«Prendiamo atto con rispetto della sentenza della Consulta - osserva il governatore Luca Zaia - però nella nostra legge non vedo nulla di oltraggioso, ma contenuti di buon senso. Mi spiace che, troppo spesso, quando si fa qualcosa per la gente che risiede nei territori scatti, quasi in automatico, un'ingiusta accusa di razzismo, perché così non è».
L'esponente leghista, che guida la giunta veneta, non ci sta, insomma, ad essere tacciato di razzismo e porta un esempio concreto: «Mettiamo che ci si trovi in una situazione di posti in esaurimento in un asilo, una sorta di overbooking. A parità di reddito Isee, e quindi di fronte a una uguale situazione di difficoltà, cosa è più equo fare?

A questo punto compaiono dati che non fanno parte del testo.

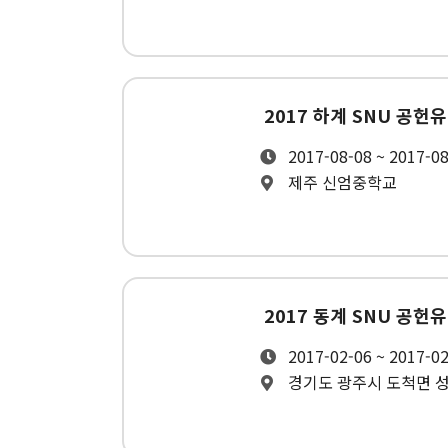
2017 하계 SNU 공헌
2017-08-08 ~ 2017-0
제주 신엄중학교
2017 동계 SNU 공헌
2017-02-06 ~ 2017-0
경기도 광주시 도척면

Scegliere un residente da anni o uno appena arrivato?». Ma è proprio questo criterio che la sentenza 107, depositata oggi, relatrice la giudice Daria de Pretis, ha messo in discussione e bocciato, sulla scorta di un ricorso presentato dalla Presidenza del Consiglio.

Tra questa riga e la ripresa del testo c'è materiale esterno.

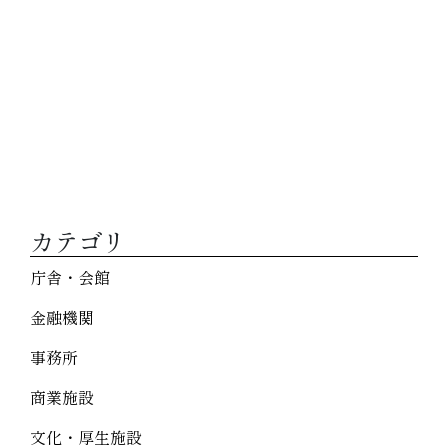
カテゴリ
庁舎・会館
金融機関
事務所
商業施設
文化・厚生施設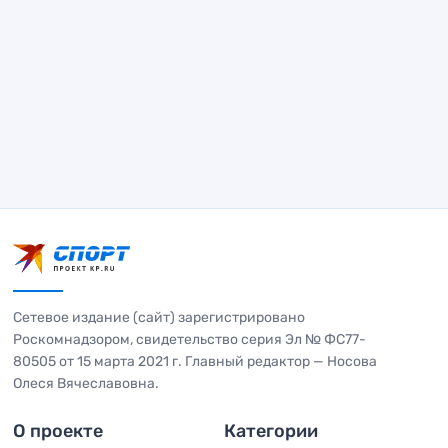
Сетевое издание (сайт) зарегистрировано
Роскомнадзором, свидетельство серия Эл № ФС77-
80505 от 15 марта 2021 г. Главный редактор — Носова
Олеся Вячеславовна.
О проекте
Категории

Il parametro adottato, infatti, «fissa un titolo di precedenza a favore di un'ampia categoria di persone e produce così effetti sostanzialmente escludenti dei soggetti non radicati in Veneto».
Inoltre «prescinde totalmente dal fattore economico», perché non c'è alcuna «ragionevole correlazione» tra la residenza prolungata in Veneto e le situazioni di bisogno o di disagio; anche «lo scopo dei servizi sociali di garantire pari opportunità e di evitare discriminazioni», che per i nido si traduce nella possibilità per i «genitori (in particolare alle madri) privi di adeguati mezzi economici di svolgere un'attività lavorativa», viene contraddetto. Secondo i giudici, la norma contrasta inoltre con la funzione educativa a vantaggio dei bambini dell'asilo nido e con quella socio-assistenziale a vantaggio dei genitori privi dei mezzi economici per pagare l'asilo privato.